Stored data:
-- Opening Marker --
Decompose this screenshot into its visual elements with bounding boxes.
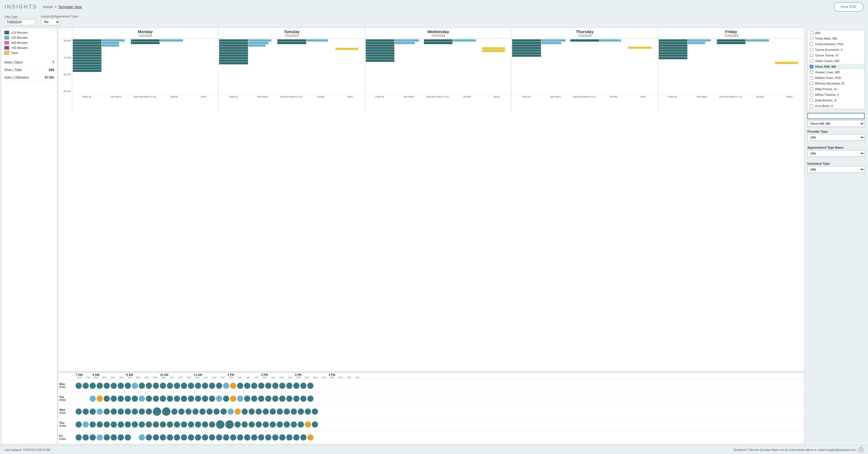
bar (160, 39, 183, 41)
provider-item-trinity[interactable]: Trinity Metz, MD (808, 36, 864, 41)
provider-checkbox-zora[interactable] (810, 104, 813, 108)
selected-provider-select[interactable]: Vince Hilll, MD (807, 120, 865, 127)
provider-checkbox-zetta[interactable] (810, 99, 813, 102)
provider-checkbox-trinity[interactable] (810, 37, 813, 40)
label-telehe: TELEHE.. (599, 95, 628, 112)
dot (83, 421, 89, 428)
bar (366, 50, 394, 52)
dot (284, 408, 290, 415)
footer: Last Updated: 7/28/2024 4:06:14 AM Quest… (0, 445, 868, 454)
provider-item-viviane[interactable]: Viviane Lowe, MD (808, 69, 864, 75)
filter-date-input[interactable] (4, 19, 35, 25)
dot (188, 434, 194, 441)
insurance-type-group: Insurance Type (All) (807, 162, 865, 175)
dot-grid: 7 AM 0730 0745 8 AM 0800 0815 0830 (58, 372, 805, 444)
provider-type-select[interactable]: (All) (807, 134, 865, 141)
provider-checkbox-weldon[interactable] (810, 76, 813, 80)
insurance-type-select[interactable]: (All) (807, 166, 865, 173)
provider-label-trinity: Trinity Metz, MD (815, 37, 837, 40)
label-others: Others (336, 95, 365, 112)
provider-checkbox-velda[interactable] (810, 59, 813, 63)
row-label-friday: Fri 07/26 (58, 434, 75, 441)
provider-checkbox-whitney[interactable] (810, 82, 813, 85)
provider-item-zetta[interactable]: Zetta Becker, Jr. (808, 97, 864, 103)
provider-checkbox-tyrese-towne[interactable] (810, 54, 813, 57)
provider-checkbox-willa[interactable] (810, 87, 813, 91)
provider-checkbox-trisha[interactable] (810, 42, 813, 46)
dot (265, 383, 271, 389)
time-minor-1pm: 1300 1315 1330 1345 (227, 376, 260, 379)
print-pdf-button[interactable]: Print PDF (834, 2, 864, 11)
time-major-3pm: 3 PM 1500 1515 1530 1545 (294, 373, 328, 379)
help-icon[interactable]: ? (859, 447, 864, 452)
provider-item-willa[interactable]: Willa Pouros, Sr. (808, 86, 864, 92)
dot (146, 408, 152, 415)
provider-item-tyrese-towne[interactable]: Tyrese Towne, IV (808, 53, 864, 58)
provider-checkbox-vince[interactable] (810, 65, 813, 68)
provider-item-wilma[interactable]: Wilma Trantow, V (808, 92, 864, 97)
bar (512, 39, 541, 41)
bar (131, 39, 160, 41)
dot (181, 396, 187, 402)
provider-checkbox-wilma[interactable] (810, 93, 813, 96)
thursday-appt-labels: Follow Up New Patient Sleep New Patient … (512, 95, 658, 112)
provider-item-vince[interactable]: Vince Hilll, MD (808, 64, 864, 69)
legend-label-15min: ≤15 Minutes (11, 31, 28, 34)
provider-checkbox-tyrese-emmerich[interactable] (810, 48, 813, 52)
appt-types-select[interactable]: No Yes (41, 19, 60, 25)
dot (153, 396, 159, 402)
dot-row-wednesday: Wed 07/24 (58, 405, 804, 418)
dot (251, 383, 257, 389)
time-minor-4pm: 1600 1615 1630 1645 (328, 376, 362, 379)
dot (160, 383, 166, 389)
bar (717, 42, 746, 44)
tuesday-newpatient-col (248, 39, 277, 94)
dot (279, 383, 285, 389)
time-major-label-1pm: 1 PM (227, 373, 260, 376)
friday-bar-section: Follow Up New Patient Sleep New Patient … (658, 39, 804, 112)
dot-row-tuesday: Tue 07/23 (58, 392, 804, 405)
provider-item-weldon[interactable]: Weldon Kuhn, PhD (808, 75, 864, 81)
bar (73, 42, 101, 44)
dot (160, 396, 166, 402)
label-followup: Follow Up (658, 95, 687, 112)
dot (139, 383, 145, 389)
label-newpatient: New Patient (248, 95, 277, 112)
dot (90, 383, 96, 389)
dot (258, 396, 264, 402)
provider-item-trisha[interactable]: Trisha Wuckert, PhD (808, 41, 864, 47)
provider-checkbox-all[interactable] (810, 31, 813, 35)
bar (775, 62, 798, 64)
thursday-bar-section: Follow Up New Patient Sleep New Patient … (512, 39, 658, 112)
time-minor-1345: 1345 (252, 376, 260, 379)
provider-item-tyrese-emmerich[interactable]: Tyrese Emmerich, II (808, 47, 864, 53)
dot (209, 421, 215, 428)
dot (192, 408, 198, 415)
dot (153, 421, 159, 428)
time-minor-1030: 1030 (176, 376, 185, 379)
dot (167, 434, 173, 441)
dot (298, 421, 304, 428)
bar (366, 57, 394, 59)
day-col-thursday: Thursday 7/25/2024 (512, 28, 658, 38)
provider-search-input[interactable] (807, 113, 865, 119)
provider-item-whitney[interactable]: Whitney Bechtelar, IV (808, 81, 864, 86)
appt-type-name-select[interactable]: (All) (807, 150, 865, 157)
time-major-label-8am: 8 AM (92, 373, 126, 376)
bar (248, 42, 269, 44)
bar (73, 55, 101, 57)
breadcrumb-home[interactable]: Home (43, 5, 53, 9)
dot (279, 396, 285, 402)
monday-appt-cols (72, 39, 218, 95)
time-minor-1615: 1615 (336, 376, 345, 379)
provider-item-zora[interactable]: Zora Borer, II (808, 103, 864, 109)
stat-value-total: 289 (49, 68, 54, 72)
provider-checkbox-viviane[interactable] (810, 70, 813, 74)
provider-type-group: Provider Type (All) (807, 130, 865, 143)
dot (242, 408, 248, 415)
dot (272, 383, 278, 389)
provider-item-all[interactable]: (All) (808, 30, 864, 36)
provider-item-velda[interactable]: Velda Cassin, MD (808, 58, 864, 64)
dot (293, 434, 300, 441)
time-minor-1115: 1115 (202, 376, 210, 379)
-- Closing Marker --
Except for the pictures, set down all of the records exactly.

▶ FINISHED EXERCISE
Decompose this screenshot into its visual elements with bounding boxes.
bar (160, 39, 183, 41)
provider-item-trinity[interactable]: Trinity Metz, MD (808, 36, 864, 41)
provider-checkbox-zora[interactable] (810, 104, 813, 108)
selected-provider-select[interactable]: Vince Hilll, MD (807, 120, 865, 127)
provider-checkbox-zetta[interactable] (810, 99, 813, 102)
provider-checkbox-trinity[interactable] (810, 37, 813, 40)
label-telehe: TELEHE.. (599, 95, 628, 112)
dot (83, 421, 89, 428)
bar (366, 50, 394, 52)
dot (284, 408, 290, 415)
footer: Last Updated: 7/28/2024 4:06:14 AM Quest… (0, 445, 868, 454)
provider-item-viviane[interactable]: Viviane Lowe, MD (808, 69, 864, 75)
filter-date-input[interactable] (4, 19, 35, 25)
dot (188, 434, 194, 441)
insurance-type-group: Insurance Type (All) (807, 162, 865, 175)
dot-grid: 7 AM 0730 0745 8 AM 0800 0815 0830 (58, 372, 805, 444)
provider-type-select[interactable]: (All) (807, 134, 865, 141)
provider-checkbox-weldon[interactable] (810, 76, 813, 80)
insurance-type-select[interactable]: (All) (807, 166, 865, 173)
provider-label-trinity: Trinity Metz, MD (815, 37, 837, 40)
label-others: Others (336, 95, 365, 112)
provider-checkbox-velda[interactable] (810, 59, 813, 63)
row-label-friday: Fri 07/26 (58, 434, 75, 441)
provider-checkbox-whitney[interactable] (810, 82, 813, 85)
provider-item-zetta[interactable]: Zetta Becker, Jr. (808, 97, 864, 103)
provider-checkbox-tyrese-towne[interactable] (810, 54, 813, 57)
provider-checkbox-willa[interactable] (810, 87, 813, 91)
provider-checkbox-trisha[interactable] (810, 42, 813, 46)
dot (265, 383, 271, 389)
time-minor-1pm: 1300 1315 1330 1345 (227, 376, 260, 379)
print-pdf-button[interactable]: Print PDF (834, 2, 864, 11)
time-major-3pm: 3 PM 1500 1515 1530 1545 (294, 373, 328, 379)
help-icon[interactable]: ? (859, 447, 864, 452)
provider-item-willa[interactable]: Willa Pouros, Sr. (808, 86, 864, 92)
dot (146, 408, 152, 415)
provider-item-tyrese-towne[interactable]: Tyrese Towne, IV (808, 53, 864, 58)
provider-checkbox-vince[interactable] (810, 65, 813, 68)
provider-item-wilma[interactable]: Wilma Trantow, V (808, 92, 864, 97)
bar (512, 39, 541, 41)
bar (131, 39, 160, 41)
dot (181, 396, 187, 402)
provider-checkbox-wilma[interactable] (810, 93, 813, 96)
thursday-appt-labels: Follow Up New Patient Sleep New Patient … (512, 95, 658, 112)
provider-item-vince[interactable]: Vince Hilll, MD (808, 64, 864, 69)
legend-label-15min: ≤15 Minutes (11, 31, 28, 34)
provider-checkbox-tyrese-emmerich[interactable] (810, 48, 813, 52)
appt-types-select[interactable]: No Yes (41, 19, 60, 25)
dot (153, 396, 159, 402)
dot-row-wednesday: Wed 07/24 (58, 405, 804, 418)
dot (251, 383, 257, 389)
time-minor-4pm: 1600 1615 1630 1645 (328, 376, 362, 379)
dot (160, 383, 166, 389)
bar (717, 42, 746, 44)
tuesday-newpatient-col (248, 39, 277, 94)
dot (279, 383, 285, 389)
time-major-label-1pm: 1 PM (227, 373, 260, 376)
friday-bar-section: Follow Up New Patient Sleep New Patient … (658, 39, 804, 112)
dot-row-tuesday: Tue 07/23 (58, 392, 804, 405)
provider-item-weldon[interactable]: Weldon Kuhn, PhD (808, 75, 864, 81)
bar (73, 42, 101, 44)
dot (160, 396, 166, 402)
label-followup: Follow Up (658, 95, 687, 112)
dot (139, 383, 145, 389)
label-newpatient: New Patient (248, 95, 277, 112)
dot (90, 383, 96, 389)
dot (258, 396, 264, 402)
provider-item-trisha[interactable]: Trisha Wuckert, PhD (808, 41, 864, 47)
provider-checkbox-all[interactable] (810, 31, 813, 35)
bar (775, 62, 798, 64)
thursday-bar-section: Follow Up New Patient Sleep New Patient … (512, 39, 658, 112)
time-minor-1345: 1345 (252, 376, 260, 379)
provider-item-tyrese-emmerich[interactable]: Tyrese Emmerich, II (808, 47, 864, 53)
dot (209, 421, 215, 428)
dot (192, 408, 198, 415)
dot (153, 421, 159, 428)
time-minor-1030: 1030 (176, 376, 185, 379)
dot (167, 434, 173, 441)
dot (298, 421, 304, 428)
bar (366, 57, 394, 59)
day-col-thursday: Thursday 7/25/2024 (512, 28, 658, 38)
provider-search-input[interactable] (807, 113, 865, 119)
provider-item-whitney[interactable]: Whitney Bechtelar, IV (808, 81, 864, 86)
appt-type-name-select[interactable]: (All) (807, 150, 865, 157)
time-major-label-8am: 8 AM (92, 373, 126, 376)
bar (248, 42, 269, 44)
bar (73, 55, 101, 57)
breadcrumb-home[interactable]: Home (43, 5, 53, 9)
dot (279, 396, 285, 402)
monday-appt-cols (72, 39, 218, 95)
time-minor-1615: 1615 (336, 376, 345, 379)
provider-item-zora[interactable]: Zora Borer, II (808, 103, 864, 109)
stat-value-total: 289 (49, 68, 54, 72)
provider-checkbox-viviane[interactable] (810, 70, 813, 74)
provider-type-group: Provider Type (All) (807, 130, 865, 143)
dot (242, 408, 248, 415)
dot (272, 383, 278, 389)
provider-item-all[interactable]: (All) (808, 30, 864, 36)
provider-item-velda[interactable]: Velda Cassin, MD (808, 58, 864, 64)
dot (293, 434, 300, 441)
time-minor-1115: 1115 (202, 376, 210, 379)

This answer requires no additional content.